Task directions: Going through the entries below, copy out each line that contains "people".

**** Input for this task ****

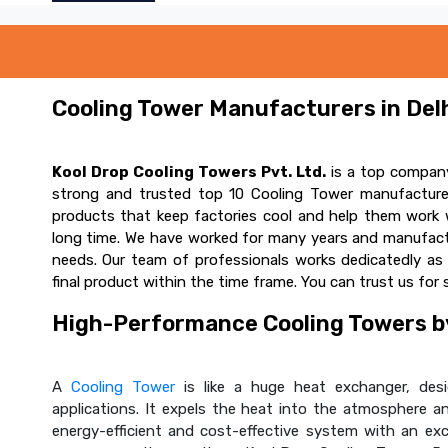
Cooling Tower Manufacturers in Delh
Kool Drop Cooling Towers Pvt. Ltd.
is a top company
strong and trusted top 10 Cooling Tower manufacturer
products that keep factories cool and help them work w
long time. We have worked for many years and manufactur
needs. Our team of professionals works dedicatedly a
final product within the time frame. You can trust us for 
High-Performance Cooling Towers by
A
Cooling Tower
is like a huge heat exchanger, desig
applications. It expels the heat into the atmosphere and
energy-efficient and cost-effective system with an ex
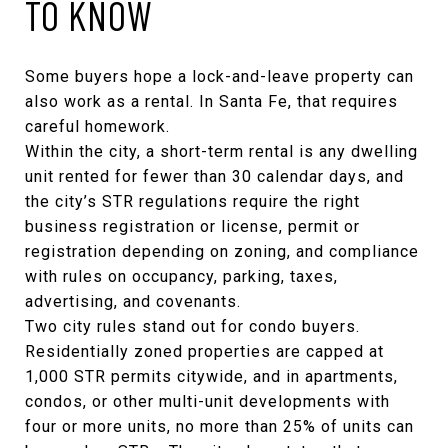
TO KNOW
Some buyers hope a lock-and-leave property can
also work as a rental. In Santa Fe, that requires
careful homework.
Within the city, a short-term rental is any dwelling
unit rented for fewer than 30 calendar days, and
the
city’s STR regulations
require the right
business registration or license, permit or
registration depending on zoning, and compliance
with rules on occupancy, parking, taxes,
advertising, and covenants.
Two city rules stand out for condo buyers.
Residentially zoned properties are capped at
1,000 STR permits citywide, and in apartments,
condos, or other multi-unit developments with
four or more units, no more than 25% of units can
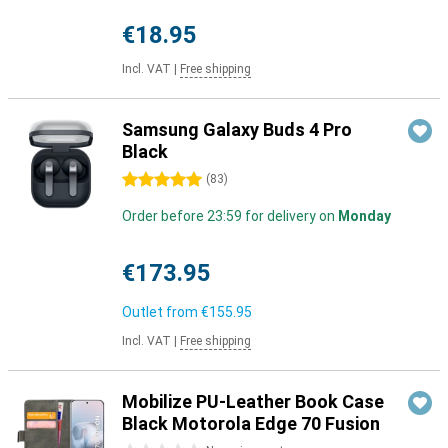
€18.95
Incl. VAT
|
Free shipping
Samsung Galaxy Buds 4 Pro
Black
5 stars
(
83
)
Order before 23:59 for delivery on
Monday
€173.95
Outlet from
€155.95
Incl. VAT
|
Free shipping
Mobilize PU-Leather Book Case
Black Motorola Edge 70 Fusion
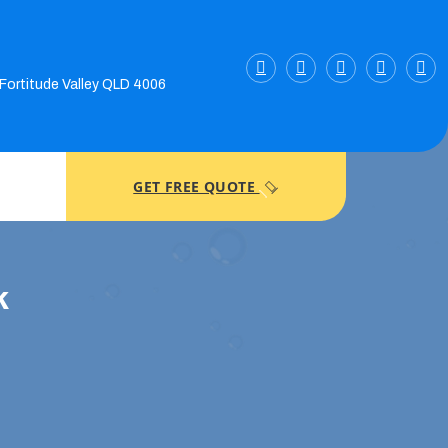
 Fortitude Valley QLD 4006
GET FREE QUOTE
k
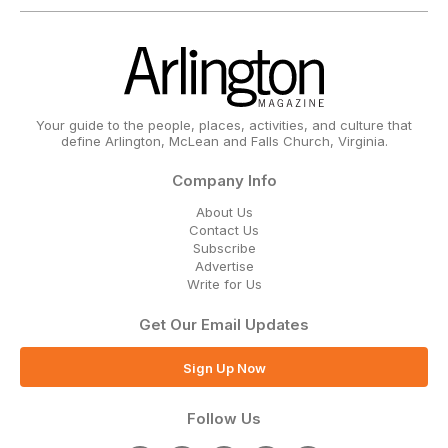
Your guide to the people, places, activities, and culture that
define Arlington, McLean and Falls Church, Virginia.
Company Info
About Us
Contact Us
Subscribe
Advertise
Write for Us
Get Our Email Updates
Sign Up Now
Follow Us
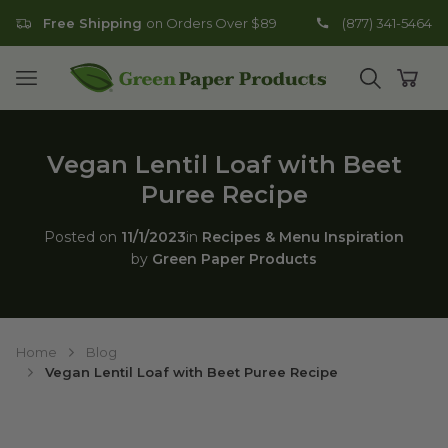
Free Shipping
on Orders Over $89
(877) 341-5464
Go to homepage
Open mobile menu
Open search
Open
Vegan Lentil Loaf with Beet
Puree Recipe
Posted on
11/1/2023
in
Recipes & Menu Inspiration
by
Green Paper Products
Home
Blog
Vegan Lentil Loaf with Beet Puree Recipe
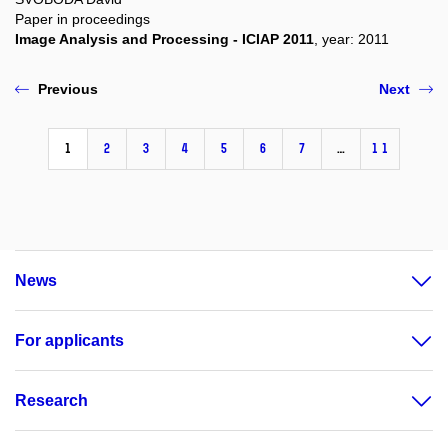
Paper in proceedings
Image Analysis and Processing - ICIAP 2011
, year: 2011
Previous
Next
1
2
3
4
5
6
7
…
11
News
For applicants
Research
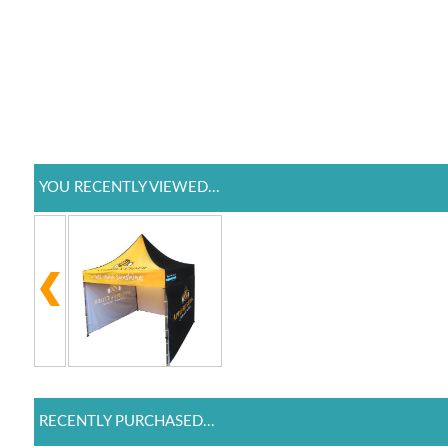
YOU RECENTLY VIEWED...
RECENTLY PURCHASED...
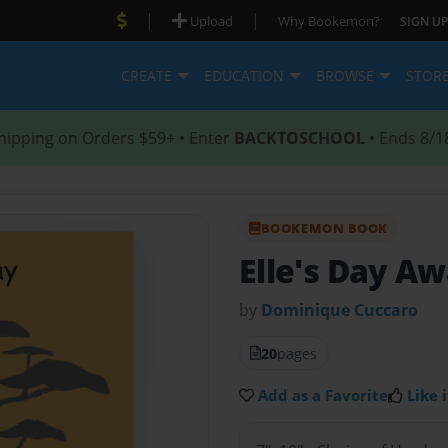
|
|
Upload
Why Bookemon?
SIGN UP
CREATE
EDUCATION
BROWSE
STOR
hipping on Orders $59+ • Enter
BACKTOSCHOOL
• Ends 8/1
BOOKEMON BOOK
Elle's Day 
by
Dominique Cuccaro
20
pages
Add as a Favorite
Like i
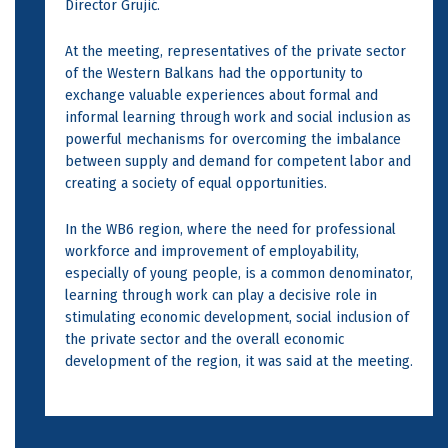
Director Grujić.
At the meeting, representatives of the private sector
of the Western Balkans had the opportunity to
exchange valuable experiences about formal and
informal learning through work and social inclusion as
powerful mechanisms for overcoming the imbalance
between supply and demand for competent labor and
creating a society of equal opportunities.
In the WB6 region, where the need for professional
workforce and improvement of employability,
especially of young people, is a common denominator,
learning through work can play a decisive role in
stimulating economic development, social inclusion of
the private sector and the overall economic
development of the region, it was said at the meeting.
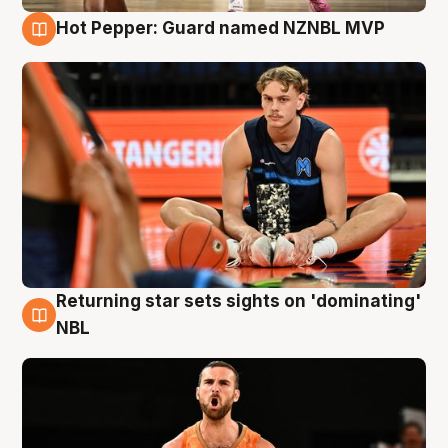
Hot Pepper: Guard named NZNBL MVP
8 Aug
Returning star sets sights on 'dominating'
8 Aug
NBL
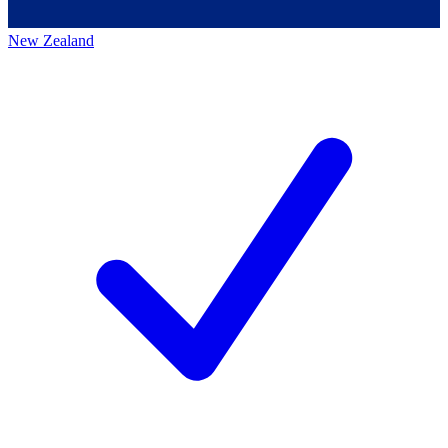
New Zealand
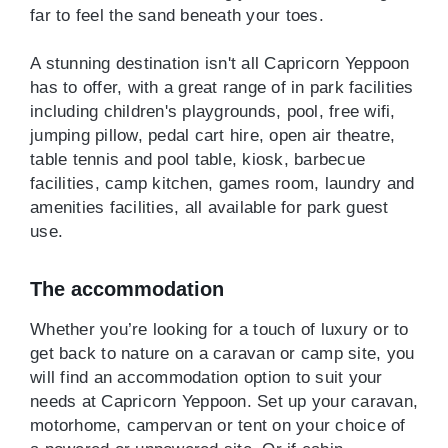
far to feel the sand beneath your toes.
A stunning destination isn't all Capricorn Yeppoon
has to offer, with a great range of in park facilities
including children's playgrounds, pool, free wifi,
jumping pillow, pedal cart hire, open air theatre,
table tennis and pool table, kiosk, barbecue
facilities, camp kitchen, games room, laundry and
amenities facilities, all available for park guest
use.
The accommodation
Whether you’re looking for a touch of luxury or to
get back to nature on a caravan or camp site, you
will find an accommodation option to suit your
needs at Capricorn Yeppoon. Set up your caravan,
motorhome, campervan or tent on your choice of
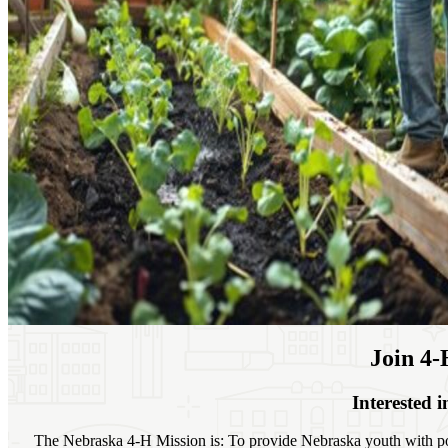
Join 4‑
Interested 
The Nebraska 4‑H Mission is: To provide Nebraska youth with po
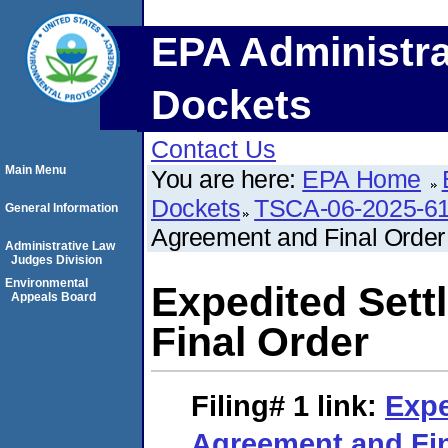
EPA Administra
Dockets
Contact Us
Main Menu
You are here:
EPA Home
Dockets
TSCA-06-2025-6
General Information
Agreement and Final Order
Administrative Law
Judges Division
Environmental
Expedited Set
Appeals Board
Final Order
Filing# 1
link:
Expe
Agreement and Fin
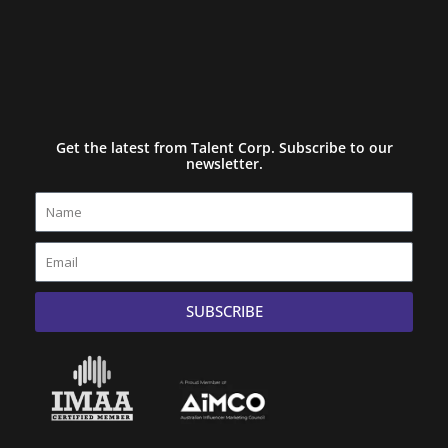
Get the latest from Talent Corp. Subscribe to our
newsletter.
Name
Email
SUBSCRIBE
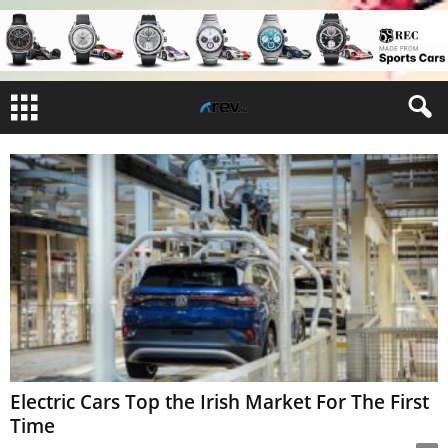
Electric Cars Top the Irish Market For The First
Time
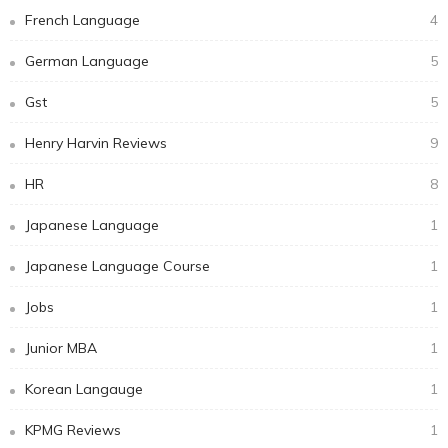
French Language
4
German Language
5
Gst
5
Henry Harvin Reviews
9
HR
8
Japanese Language
1
Japanese Language Course
1
Jobs
1
Junior MBA
1
Korean Langauge
1
KPMG Reviews
1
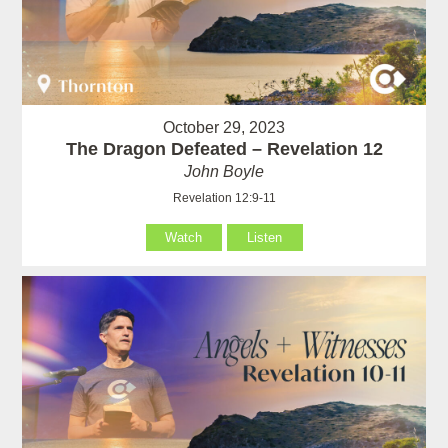
October 29, 2023
The Dragon Defeated – Revelation 12
John Boyle
Revelation 12:9-11
Watch
Listen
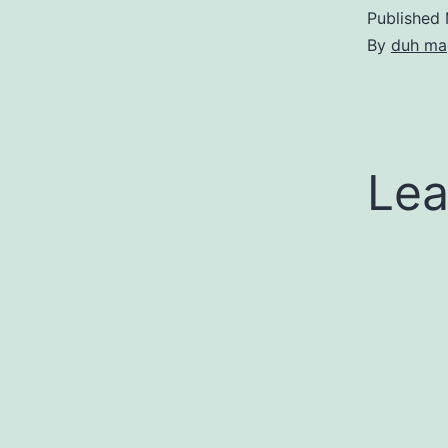
Published
By
duh ma
Lea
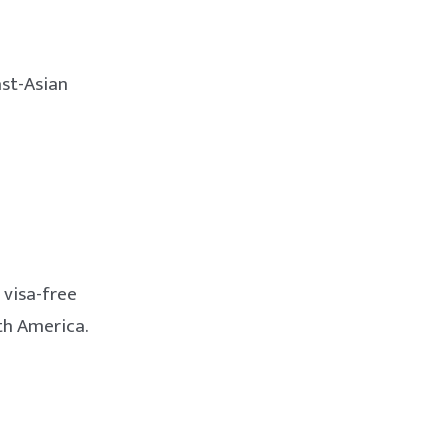
ast-Asian
 visa-free
th America.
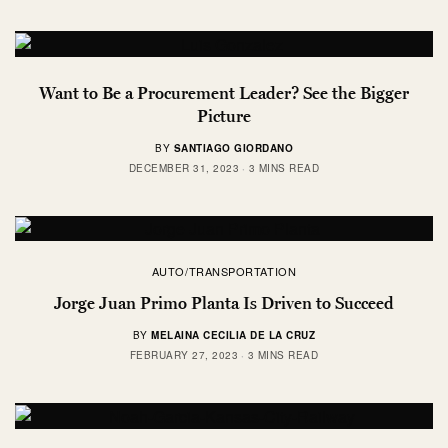
Want to Be a Procurement Leader? See the Bigger
Picture
BY
SANTIAGO GIORDANO
DECEMBER 31, 2023
3 MINS READ
AUTO/TRANSPORTATION
Jorge Juan Primo Planta Is Driven to Succeed
BY
MELAINA CECILIA DE LA CRUZ
FEBRUARY 27, 2023
3 MINS READ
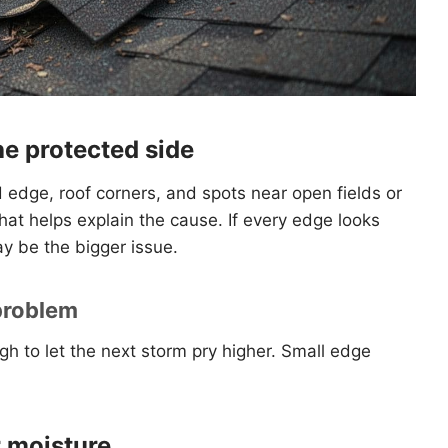
he protected side
edge, roof corners, and spots near open fields or
that helps explain the cause. If every edge looks
y be the bigger issue.
 problem
gh to let the next storm pry higher. Small edge
r moisture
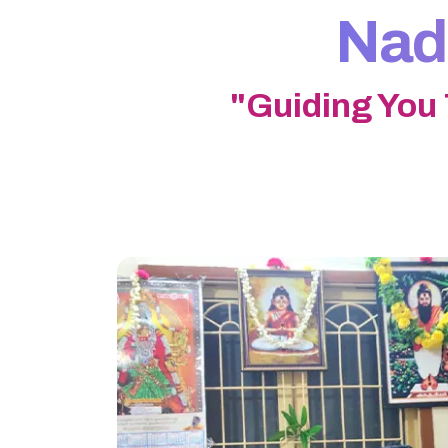
Nadi
"Guiding You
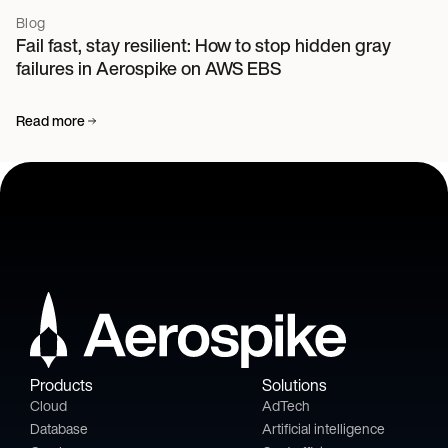
Blog
Fail fast, stay resilient: How to stop hidden gray
failures in Aerospike on AWS EBS
Read more
Products
Solutions
Cloud
AdTech
Database
Artificial intelligence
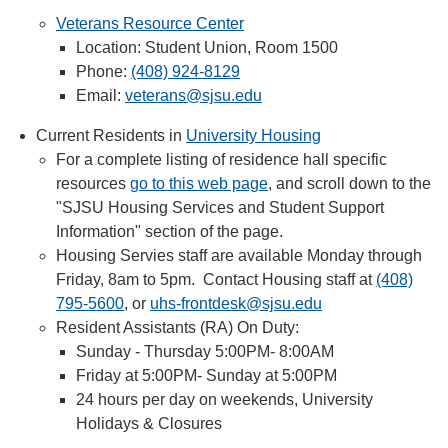
Veterans Resource Center
Location: Student Union, Room 1500
Phone:
(408) 924-8129
Email:
veterans@sjsu.edu
Current Residents in
University Housing
For a complete listing of residence hall specific
resources
go to this web page
, and scroll down to the
"SJSU Housing Services and Student Support
Information" section of the page.
Housing Servies staff are available Monday through
Friday, 8am to 5pm. Contact Housing staff at
(408)
795-5600
, or
uhs-frontdesk@sjsu.edu
Resident Assistants (RA) On Duty:
Sunday - Thursday 5:00PM- 8:00AM
Friday at 5:00PM- Sunday at 5:00PM
24 hours per day on weekends, University
Holidays & Closures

****

Response box:
Your guide to the people, places, activities, and culture that
especially of young people, is a common denominator,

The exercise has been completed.